%%
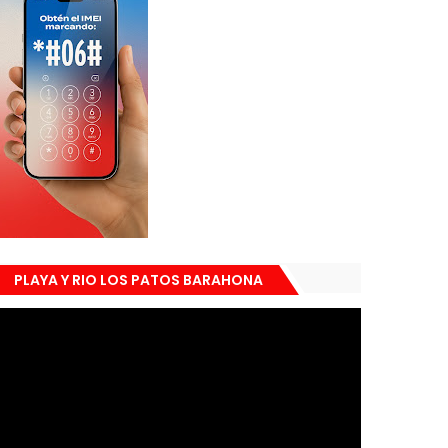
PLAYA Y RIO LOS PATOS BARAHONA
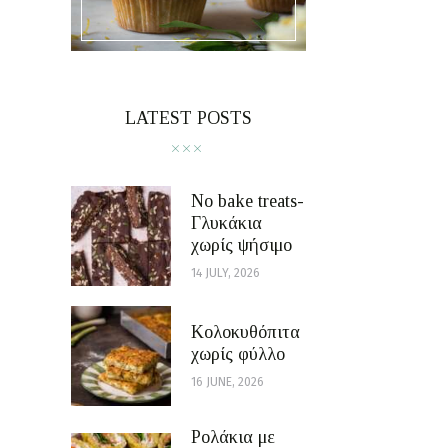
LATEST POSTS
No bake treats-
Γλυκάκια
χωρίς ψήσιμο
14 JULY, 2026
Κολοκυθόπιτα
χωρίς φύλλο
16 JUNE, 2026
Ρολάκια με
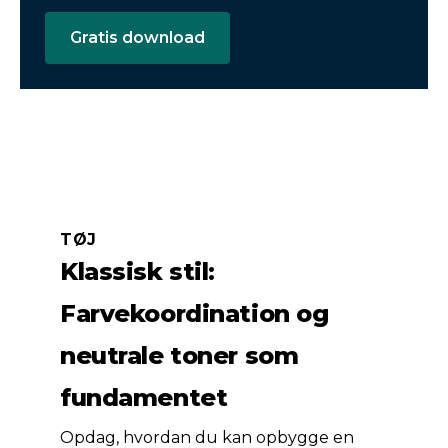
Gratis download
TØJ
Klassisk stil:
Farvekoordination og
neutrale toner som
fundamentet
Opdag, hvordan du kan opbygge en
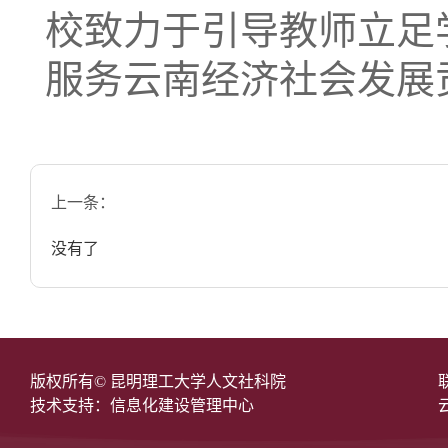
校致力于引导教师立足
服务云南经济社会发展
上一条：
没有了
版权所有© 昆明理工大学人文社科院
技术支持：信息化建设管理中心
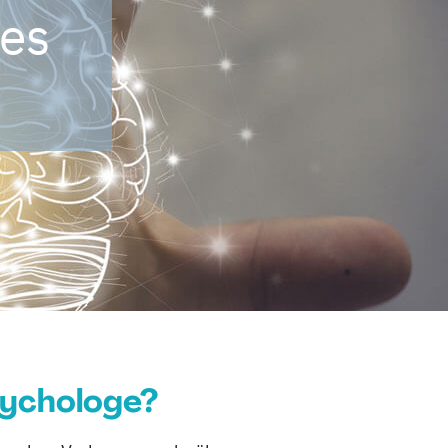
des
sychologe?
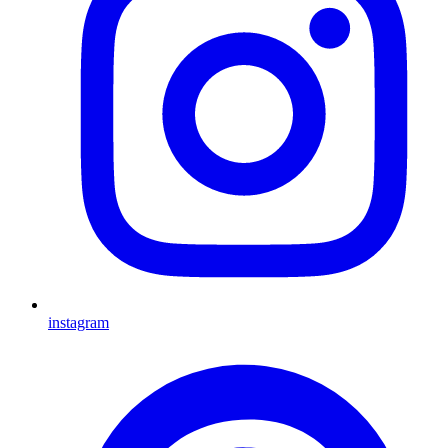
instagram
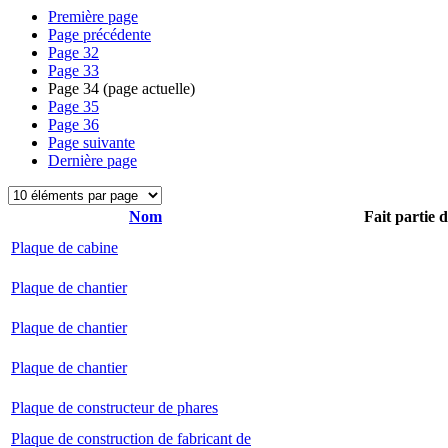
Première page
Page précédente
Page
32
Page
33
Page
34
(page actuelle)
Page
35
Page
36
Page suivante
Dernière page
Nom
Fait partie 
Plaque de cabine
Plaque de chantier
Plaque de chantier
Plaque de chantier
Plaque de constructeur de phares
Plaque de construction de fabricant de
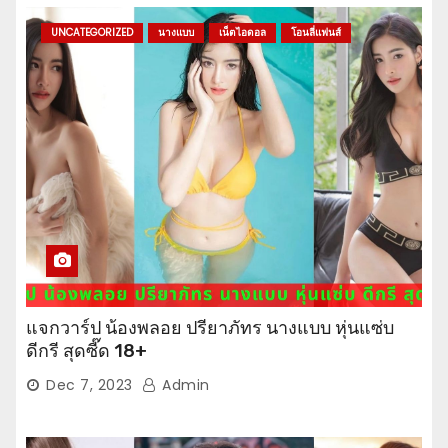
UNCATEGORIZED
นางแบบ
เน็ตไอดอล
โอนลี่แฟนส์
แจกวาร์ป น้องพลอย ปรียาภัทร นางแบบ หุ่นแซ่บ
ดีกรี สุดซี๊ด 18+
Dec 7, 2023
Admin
%%
▶ **Your assignment**: With the pictures left aside, set down each entry above exactly as it stands.

▶ **Answer space**:
PLAYA Y RIO LOS PATOS BARAHONA
LATEST POSTS
No bake treats-
Γλυκάκια
χωρίς ψήσιμο
14 JULY, 2026
Κολοκυθόπιτα
χωρίς φύλλο
16 JUNE, 2026
Ρολάκια με
Gratis download
TØJ
Klassisk stil:
Farvekoordination og
neutrale toner som
fundamentet
Opdag, hvordan du kan opbygge en
校致力于引导教师立足
服务云南经济社会发展
上一条：
没有了
版权所有© 昆明理工大学人文社科院
技术支持：信息化建设管理中心
des
sychologe?
instagram
Première page
Page précédente
Page
32
Page
33
Page
34
(page actuelle)
Page
35
Page
36
Page suivante
Dernière page
Nom
Fait partie 
Plaque de cabine
Plaque de chantier
Plaque de chantier
Plaque de chantier
Plaque de constructeur de phares
Plaque de construction de fabricant de
UNCATEGORIZED
นางแบบ
เน็ตไอดอล
โอนลี่แฟนส์
แจกวาร์ป น้องพลอย ปรียาภัทร นางแบบ หุ่นแซ่บ
ดีกรี สุดซี๊ด 18+
Dec 7, 2023
Admin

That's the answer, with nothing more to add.